Dataset entries
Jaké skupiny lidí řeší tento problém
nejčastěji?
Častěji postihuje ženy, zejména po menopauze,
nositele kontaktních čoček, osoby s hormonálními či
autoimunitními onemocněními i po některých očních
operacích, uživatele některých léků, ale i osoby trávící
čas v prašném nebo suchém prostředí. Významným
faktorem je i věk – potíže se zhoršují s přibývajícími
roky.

==

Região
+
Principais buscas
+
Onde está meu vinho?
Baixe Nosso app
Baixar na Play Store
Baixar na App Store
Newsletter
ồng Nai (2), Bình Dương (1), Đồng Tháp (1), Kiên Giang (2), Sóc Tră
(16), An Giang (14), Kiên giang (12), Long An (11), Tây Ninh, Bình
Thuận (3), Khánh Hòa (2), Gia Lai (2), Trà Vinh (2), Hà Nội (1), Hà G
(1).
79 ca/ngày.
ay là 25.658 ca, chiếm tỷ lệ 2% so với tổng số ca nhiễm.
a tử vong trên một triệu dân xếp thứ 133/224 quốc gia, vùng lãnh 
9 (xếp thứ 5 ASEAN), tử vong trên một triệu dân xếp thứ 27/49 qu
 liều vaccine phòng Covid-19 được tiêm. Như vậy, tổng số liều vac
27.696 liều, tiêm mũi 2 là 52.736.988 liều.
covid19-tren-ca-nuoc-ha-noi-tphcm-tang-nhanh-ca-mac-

==

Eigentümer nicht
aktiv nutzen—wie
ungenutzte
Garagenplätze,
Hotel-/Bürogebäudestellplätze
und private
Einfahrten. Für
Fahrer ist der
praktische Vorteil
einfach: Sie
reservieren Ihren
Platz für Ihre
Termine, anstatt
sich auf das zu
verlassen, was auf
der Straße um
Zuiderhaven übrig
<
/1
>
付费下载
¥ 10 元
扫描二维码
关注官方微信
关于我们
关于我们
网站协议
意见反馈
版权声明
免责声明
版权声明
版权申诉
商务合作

Problem statement: Your reply should consist of one number: how many lines above contain the word "trên".

Exercise output: 2